2.      We give grace to our family when we give them our time. Show grace to your family by “tarrying” with them. Jack and I were watching the younger children play in the creek with their parents. They were having a blast, especially when someone caught a frog. The children gathered around to look at the frog and then carefully carried it from parent to parent with the desire to share their treasure. Because their parents were there, giving the gracious gift of time, they were able to share that moment and the treasured frog. Jack noted how much children enjoy these simple acts of togetherness. They don’t need us to make an extravagant show to entertain them or spend big money for fancy toys. We don’t need to rush them from activity to activity so they remain involved. Our children simply need us to “tarry” with them…to give them the gracious gift of our time. We can “tarry” with them in the backyard, in a park, near a creek, or in the living room with a board game. In fact, I have watched children have more fun with a cardboard box than many an expensive toy…and I remember doing the same.  Thanks for sharing this with me, Jack. (This weekend, we even had fun putting a together a four-sided puzzle-see picture)

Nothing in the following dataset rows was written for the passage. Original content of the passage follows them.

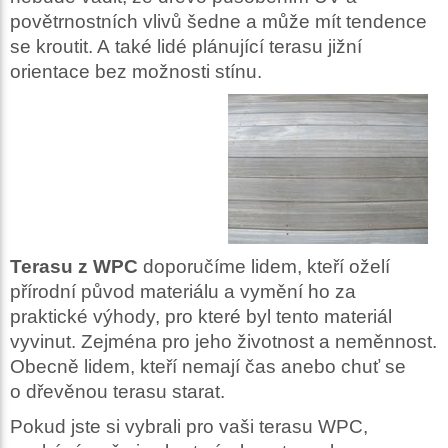
povětrnostních vlivů šedne a může mít tendence
se kroutit. A také lidé plánující terasu jižní
orientace bez možnosti stínu.
Terasu z WPC
doporučíme lidem, kteří oželí
přírodní původ materiálu a vymění ho za
praktické výhody, pro které byl tento materiál
vyvinut. Zejména pro jeho životnost a neměnnost.
Obecně lidem, kteří nemají čas anebo chuť se
o dřevěnou terasu starat.
Pokud jste si vybrali pro vaši terasu WPC,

3.      Keeping a healthy family takes diligence. Bob shared that during a campfire talk one night. Just like keeping a garden, raising a family takes diligence. Satan is out to destroy the family. He sends pests, weeds, and animals to break the family apart. We need to diligently protect our family from those outside forces that threaten to pluck our children up before they are mature enough to protect themselves. We need to fertilize our family with plenty of honor and grace, encouragement and discipline to promote growth and intimacy. We remain vigilant to any signs that little unseen pests like disappointment, discouragement, or fear are eating away at any family member. And, we come to their aid with love, support, and encouragement. We also keep the weeds of over-busyness from growing in our garden, keeping the garden clear and open so our family can enjoy the nutrients found in the soil of a simple, loving family. What a wonderfully rich analogy, Bob. Thank you.

4.      We build our family through celebration. One of the things I love about Family Camp is the celebration…the times of worship celebration and the times of playful family celebration during free time. This year Greg led the worship with Cameron on guitar and Hanna on piano. They did a wonderful job…I could see the joy of worship in their faces. I really love to see the small children praising God with total abandon—singing, dancing, and enjoying the celebration of worship. It makes me smile and reminds of David dancing before God as he brought the Ark of the Covenant back to Jerusalem. Thank you for those times of worship and celebration. They draw us closer to God and to one another.
 
There are so many people and experiences that make Family Camp so much fun. I just wanted to mention these 4 simple things that added to what I learned about family this weekend at Family Camp. Thanks to each and every one of you. I pray your family was blessed through your experience at camp this year and will taste the fruit of this experience for weeks to come.